Start by scaling wist.data and then pass to hcluswt()
data.scaled <- scale(wisc.data)
data.dist <- dist(data.scaled)
wisc.hclust <- hclust(data.dist)
Q10. Using the plot() and abline() functions, what is the height at which the clustering model has 4 clusters?
plot(wisc.hclust)
abline(h=19, col="red", lty=2)

wisc.hclust.clusters <- cutree(wisc.hclust, k=4)

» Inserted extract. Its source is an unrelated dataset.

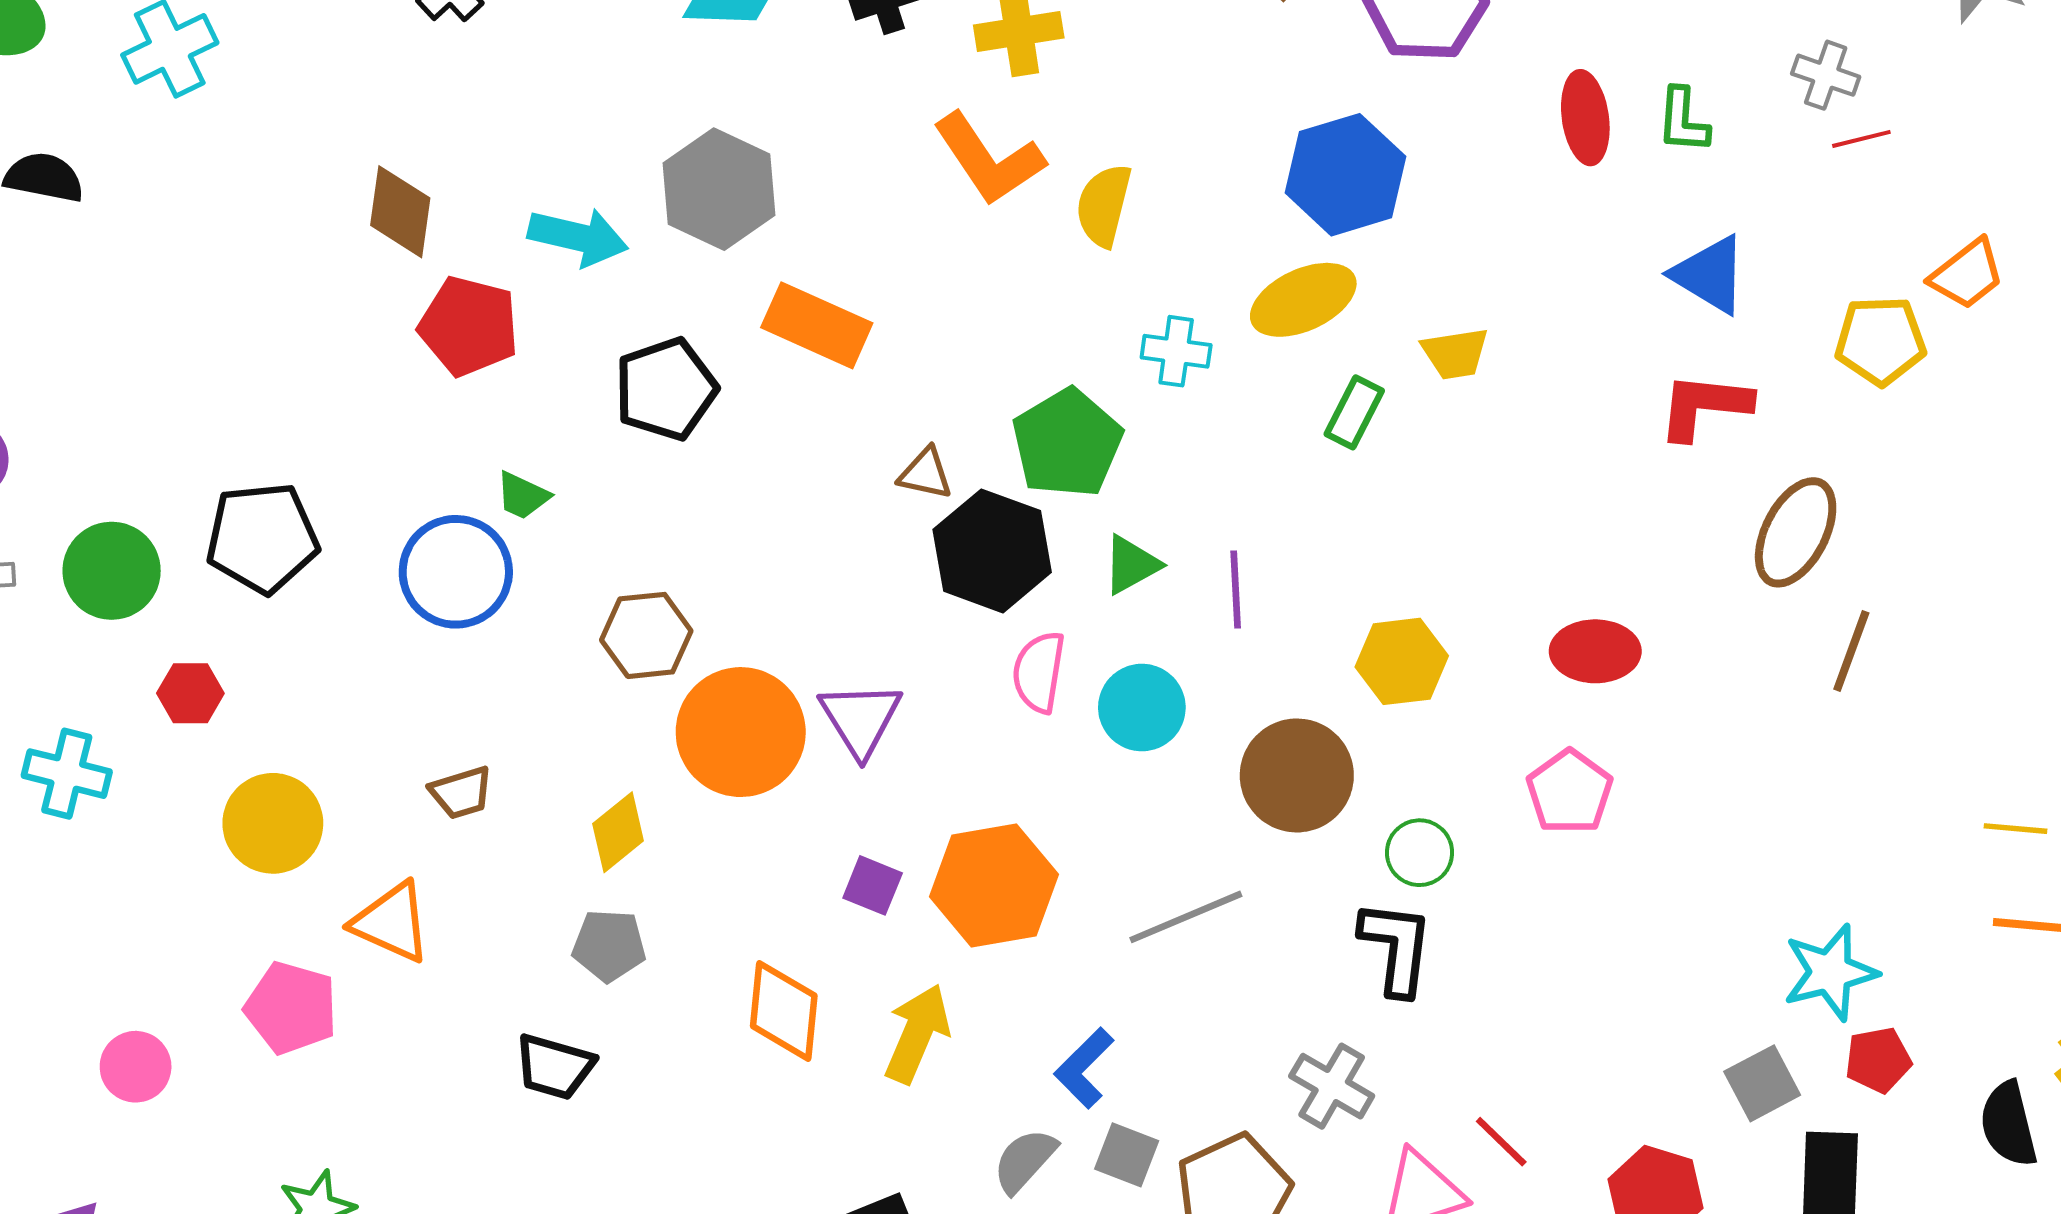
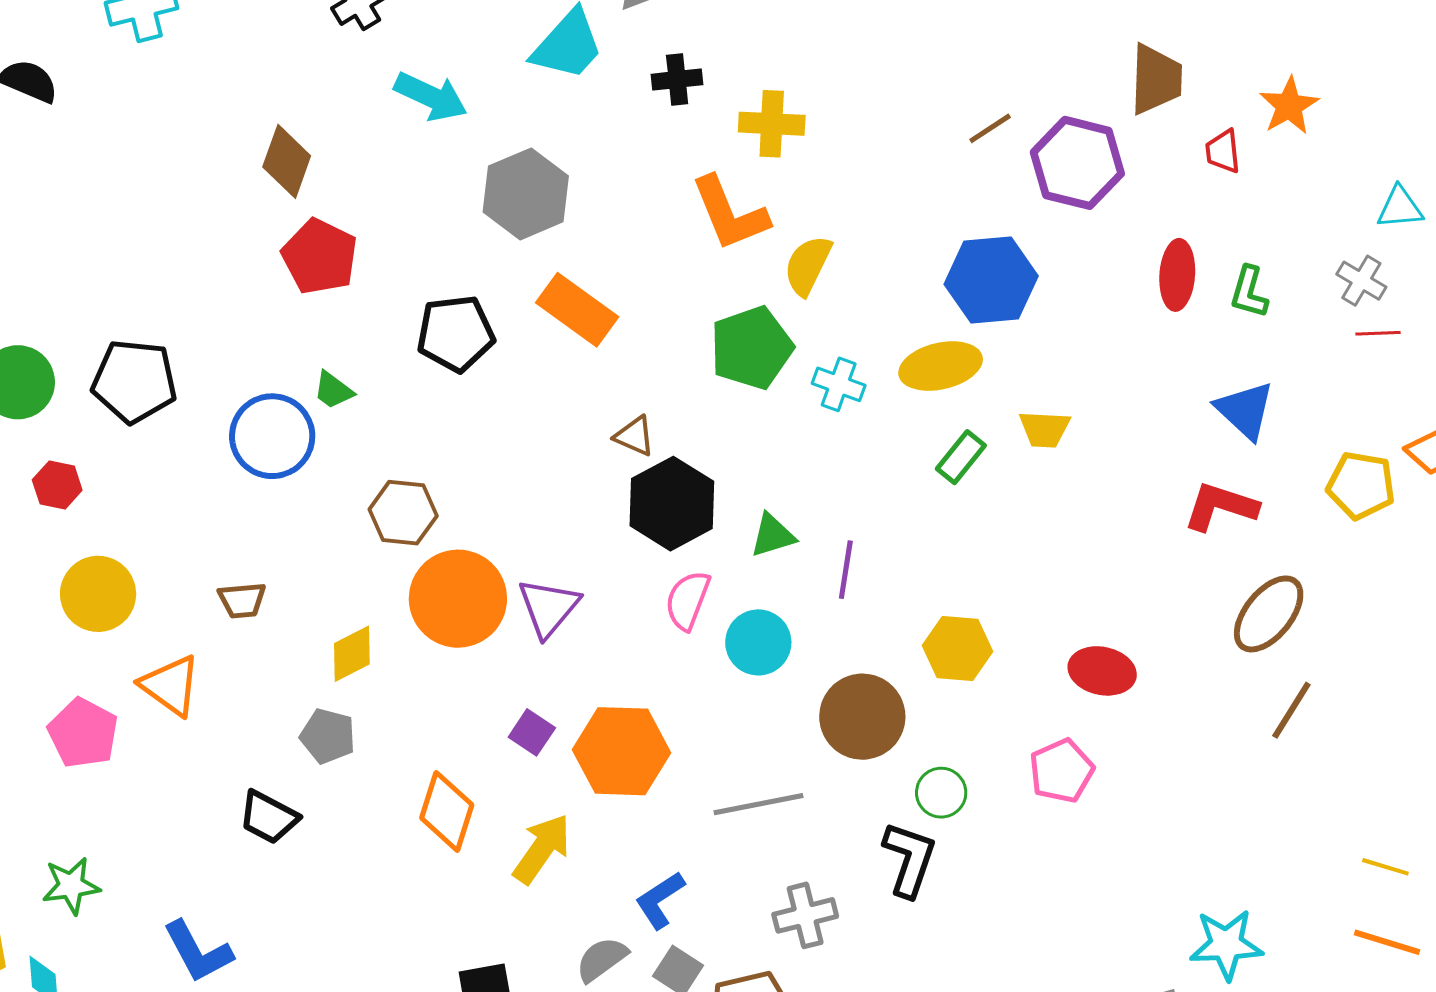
cyan arrow: (578, 237) -> (431, 96), moved
green pentagon: (1067, 443) -> (751, 348), moved
gray cross: (1332, 1086) -> (805, 915), moved, turned 34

table(wisc.hclust.clusters, diagnosis)
diagnosis
wisc.hclust.clusters B M
1 12 165
2 2 5
3 343 40
4 0 2
Q12. Which method gives your favorite results for the same data.dist dataset? Explain your reasoning
I liked “complete” because it gave distinct clusters at the top of the dendrogram compared to “single” and “average”.

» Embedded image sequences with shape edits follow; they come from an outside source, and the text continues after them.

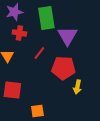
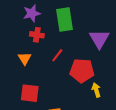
purple triangle: (67, 36) -> (99, 39), moved
yellow arrow: (77, 87) -> (96, 90), turned 152

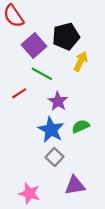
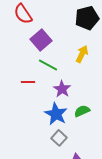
black pentagon: (66, 36) -> (87, 18), moved
red line: (19, 93) -> (28, 82), turned 32

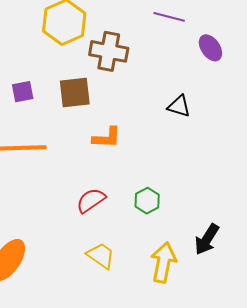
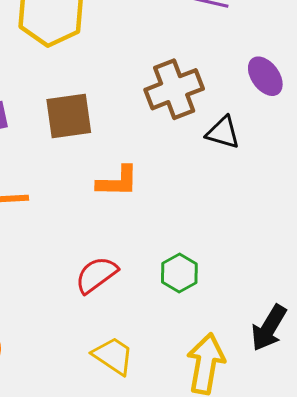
purple ellipse: (210, 48) -> (265, 76), moved
brown cross: (109, 51) -> (174, 89), moved, turned -30

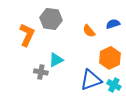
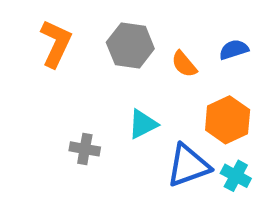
gray hexagon: (51, 19) -> (130, 46), moved
orange L-shape: (27, 35) -> (56, 43), moved
cyan triangle: (56, 60) -> (143, 124), moved

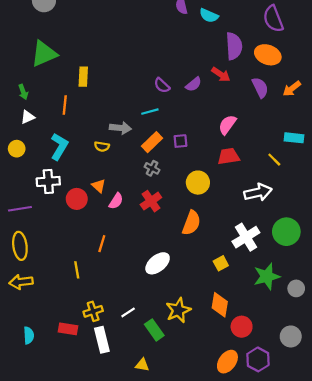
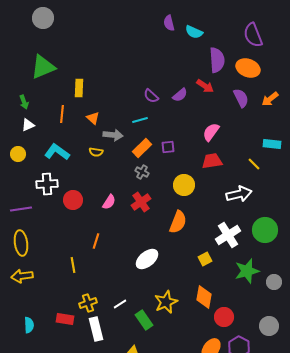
cyan L-shape: (59, 147) -> (57, 152), turned -85
orange triangle: (99, 186) -> (93, 118), moved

We can take our new variables (the PCs, wisc.pr$x) that are better
descriptors of the dataset than the original features (the 30 columns in
wisc.data) and use these as a basis for clustering.
pc.dist <- dist(wisc.pr$x[ ,1:3])
wisc.pr.hclust <- hclust(pc.dist, method = "ward.D2")
plot(wisc.pr.hclust)

grps <- cutree(wisc.pr.hclust, k=2)
table(grps)
grps
1 2
203 366
Q13. How well does the newly created hclust model with two clusters separate out the two “M” and “B” diagnoses?

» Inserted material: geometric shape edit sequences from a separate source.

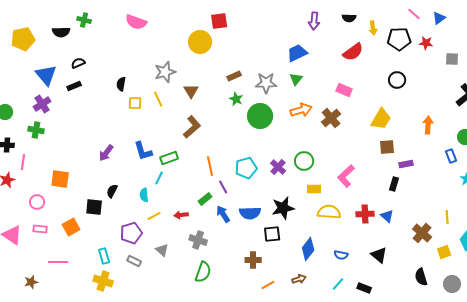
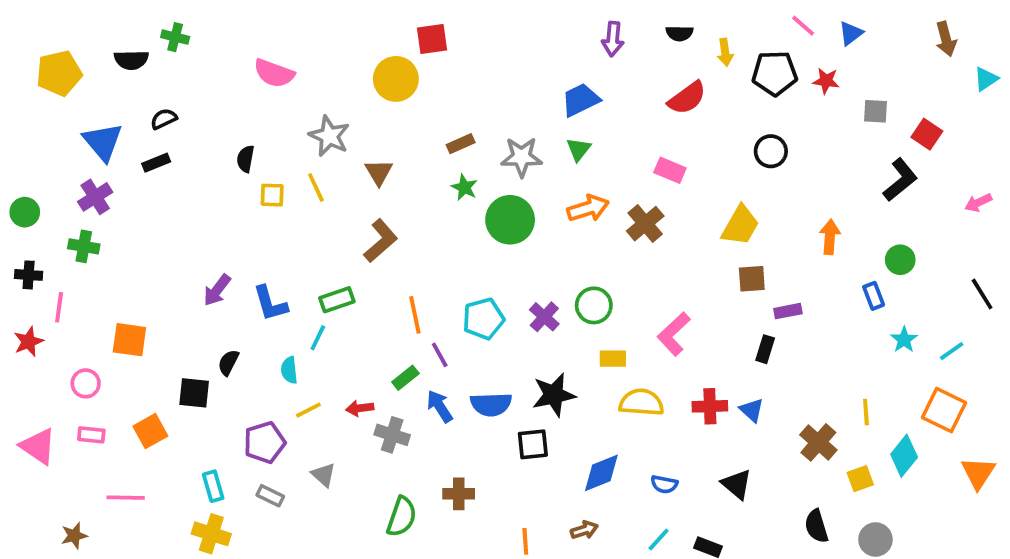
pink semicircle: (136, 22) -> (274, 73), moved
gray star: (165, 72) -> (329, 136), turned -30
blue L-shape: (143, 151) -> (270, 303), moved
gray cross: (198, 240) -> (392, 435), moved
blue diamond: (308, 249) -> (601, 473), turned 30
brown cross: (253, 260) -> (459, 494), moved
orange line: (268, 285) -> (525, 541), turned -64

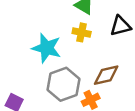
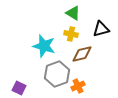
brown diamond: (106, 75) -> (82, 54), moved

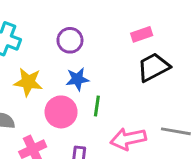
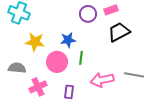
purple circle: (70, 40) -> (88, 14), moved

We can now run table() with both my clustering grps and the expert
diagnosis
table(grps, diagnosis)
diagnosis
grps B M
1 24 179
2 333 33
Cluster “1” has 179 “M” diagnosis Cluster “2” has 333 “B” diagnosis
179 TP 24 FP 333 TN 33 FN
ggplot(wisc.pr$x) +
aes(PC1, PC2) +
geom_point(col=grps)

Sensitivity: TP/(TP+FN)
179/(179+33)
[1] 0.8443396
Specificity: TN/(TN+FP)
333/(333+24)
[1] 0.9327731
#url <- "new_samples.csv"
url <- "https://tinyurl.com/new-samples-CSV"
new <- read.csv(url)
npc <- predict(wisc.pr, newdata=new)
npc
PC1 PC2 PC3 PC4 PC5 PC6 PC7
[1,] 2.576616 -3.135913 1.3990492 -0.7631950 2.781648 -0.8150185 -0.3959098
[2,] -4.754928 -3.009033 -0.1660946 -0.6052952 -1.140698 -1.2189945 0.8193031
PC8 PC9 PC10 PC11 PC12 PC13 PC14
[1,] -0.2307350 0.1029569 -0.9272861 0.3411457 0.375921 0.1610764 1.187882
[2,] -0.3307423 0.5281896 -0.4855301 0.7173233 -1.185917 0.5893856 0.303029
PC15 PC16 PC17 PC18 PC19 PC20
[1,] 0.3216974 -0.1743616 -0.07875393 -0.11207028 -0.08802955 -0.2495216
[2,] 0.1299153 0.1448061 -0.40509706 0.06565549 0.25591230 -0.4289500
PC21 PC22 PC23 PC24 PC25 PC26
[1,] 0.1228233 0.09358453 0.08347651 0.1223396 0.02124121 0.078884581
[2,] -0.1224776 0.01732146 0.06316631 -0.2338618 -0.20755948 -0.009833238
PC27 PC28 PC29 PC30
[1,] 0.220199544 -0.02946023 -0.015620933 0.005269029
[2,] -0.001134152 0.09638361 0.002795349 -0.019015820
plot(wisc.pr$x[,1:2], col=grps)
points(npc[,1], npc[,2], col="blue", pch=16, cex=3)
text(npc[,1], npc[,2], c(1,2), col="white")

Q16. Which of these new patients should we prioritize for follow up based on your results?
Since patient 2 is in Cluster 1, which has a high amount of malignant “M” diagnoses, they should be prioritized for follow-up.